On the other hand, the upper oil content layer 812 flows over the first overflow weir 827 to the oil discharge port 828 and is discharged to the outside through the conduit portion 821.
As described above, the height h1 of the first overflow weir 827 in the drain chamber 85 is higher than the height h2 of the second overflow weir 852 in the oil / water separation chamber 81. The waste liquid in the drainage chamber 85 is almost moisture, whereas the waste liquid in the oil / water separation chamber 81 contains oil and moisture, and water has a higher specific gravity than oil. The waste liquid oil layer 812 can exceed the second overflow weir 852.

  Moreover, in the above-described operation process on the recovery device 100 side, when the water level in the second space 21 becomes lower than the tip 531 of the water level adjustment pipe 53, that is, the tip 531 of the water level adjustment pipe 53 is not immersed in the waste liquid. The air in the second space 21 flows into the replenisher tank 51 through the water level adjusting pipe 53. Then, the replenisher stored in the replenisher tank 51 due to the equilibrium action with the external pressure (atmospheric pressure) passes through the replenisher pipe 52 to the second space 21 and the water level in the second space 21 is the water level. The flow continues until the tip 531 of the adjustment pipe 53 is exceeded again. In this manner, the water level of the waste liquid in the second space 21 is adjusted so as to be always higher than the waste liquid suction port 422.

  The effects obtained by providing the oil-water separation facility according to the present embodiment with the above structure are listed below.
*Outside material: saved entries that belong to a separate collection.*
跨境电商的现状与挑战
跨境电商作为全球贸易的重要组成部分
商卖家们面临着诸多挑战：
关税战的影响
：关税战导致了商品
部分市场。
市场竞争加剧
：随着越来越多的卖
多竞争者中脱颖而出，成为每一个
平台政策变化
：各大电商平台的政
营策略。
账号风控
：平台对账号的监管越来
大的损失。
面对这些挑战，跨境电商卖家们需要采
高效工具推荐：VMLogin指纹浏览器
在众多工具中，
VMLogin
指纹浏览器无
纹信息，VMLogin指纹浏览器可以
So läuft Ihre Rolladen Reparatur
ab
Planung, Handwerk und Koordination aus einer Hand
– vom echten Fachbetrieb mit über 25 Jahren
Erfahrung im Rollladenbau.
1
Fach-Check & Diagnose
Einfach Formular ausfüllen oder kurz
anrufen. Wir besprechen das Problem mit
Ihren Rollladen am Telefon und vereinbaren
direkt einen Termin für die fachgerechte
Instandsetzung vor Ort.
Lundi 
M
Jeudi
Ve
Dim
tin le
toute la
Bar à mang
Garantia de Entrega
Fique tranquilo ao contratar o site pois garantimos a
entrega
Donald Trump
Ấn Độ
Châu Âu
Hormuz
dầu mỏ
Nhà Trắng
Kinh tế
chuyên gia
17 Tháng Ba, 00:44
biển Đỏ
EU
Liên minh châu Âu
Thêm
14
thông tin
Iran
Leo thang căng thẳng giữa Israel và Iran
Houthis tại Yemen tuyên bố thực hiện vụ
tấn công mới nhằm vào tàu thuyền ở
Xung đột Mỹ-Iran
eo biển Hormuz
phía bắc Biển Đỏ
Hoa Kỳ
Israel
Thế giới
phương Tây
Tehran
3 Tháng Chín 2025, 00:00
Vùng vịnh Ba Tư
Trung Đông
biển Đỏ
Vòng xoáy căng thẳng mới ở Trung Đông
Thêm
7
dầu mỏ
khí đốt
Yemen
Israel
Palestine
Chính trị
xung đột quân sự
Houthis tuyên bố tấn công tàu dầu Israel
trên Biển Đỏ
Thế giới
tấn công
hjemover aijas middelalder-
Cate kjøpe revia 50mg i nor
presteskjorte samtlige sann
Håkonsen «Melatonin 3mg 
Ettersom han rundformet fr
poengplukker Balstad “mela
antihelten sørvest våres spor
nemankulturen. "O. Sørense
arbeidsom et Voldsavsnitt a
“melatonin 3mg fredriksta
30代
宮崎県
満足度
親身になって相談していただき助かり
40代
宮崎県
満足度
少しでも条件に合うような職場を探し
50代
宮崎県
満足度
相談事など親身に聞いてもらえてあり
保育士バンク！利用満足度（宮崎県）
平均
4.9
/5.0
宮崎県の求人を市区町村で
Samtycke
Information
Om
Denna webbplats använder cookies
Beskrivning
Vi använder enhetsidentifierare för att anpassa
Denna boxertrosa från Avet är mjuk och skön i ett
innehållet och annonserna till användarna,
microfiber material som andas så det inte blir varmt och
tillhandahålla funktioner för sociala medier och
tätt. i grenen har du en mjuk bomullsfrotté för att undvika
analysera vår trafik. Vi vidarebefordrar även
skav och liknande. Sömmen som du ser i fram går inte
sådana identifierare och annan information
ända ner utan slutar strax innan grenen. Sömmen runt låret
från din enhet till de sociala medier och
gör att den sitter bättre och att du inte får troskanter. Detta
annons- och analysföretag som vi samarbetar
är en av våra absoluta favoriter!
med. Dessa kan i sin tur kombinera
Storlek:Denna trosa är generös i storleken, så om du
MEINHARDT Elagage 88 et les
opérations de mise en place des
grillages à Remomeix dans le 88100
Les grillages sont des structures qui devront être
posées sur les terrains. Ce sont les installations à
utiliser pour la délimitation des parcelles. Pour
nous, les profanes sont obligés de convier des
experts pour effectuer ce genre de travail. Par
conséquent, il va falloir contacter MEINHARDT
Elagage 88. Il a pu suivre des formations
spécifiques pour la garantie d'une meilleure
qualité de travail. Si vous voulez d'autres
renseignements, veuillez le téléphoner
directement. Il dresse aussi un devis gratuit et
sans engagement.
  1. Since the primary water tank 10, the secondary water tank 20, the partition plate 30, and the overflow port 22 are provided, a portion containing a large amount of oil in the waste liquid can be allowed to flow into the second space 21, and suction is performed. The waste liquid can be efficiently sucked from the second space 21 by the cooperation of the motor 411, the impeller 413, and the waste liquid suction section 42 of the unit 40.

  2. By installing the water level adjustment unit 50, the water level in the second space 21 can be automatically adjusted, so that the waste liquid can be sucked smoothly.

  3. The motor 411 of the suction unit 40 is provided above the secondary water tank 20, and the spiral pump constituted by the housing 412 and the impeller 413 is easy to maintain and inexpensive. Further, the centrifugal pump can be applied to a liquid containing a large amount of impurities, and there is a relatively large gap between the impeller 413 and the housing 412. For example, granular impurities such as iron scrap are contained in the waste liquid. However, if the impurities are 10 mm or less, they can pass smoothly, and problems such as clogging and failure are unlikely to occur.

  4). Even if the oil contained in the waste liquid is not a liquid but a tofu-like saponified oil or fat, the problem that a malfunction of a gear pump that occurs, for example, by a suction method using a float device can be solved by the operation of the suction unit 40 has been solved.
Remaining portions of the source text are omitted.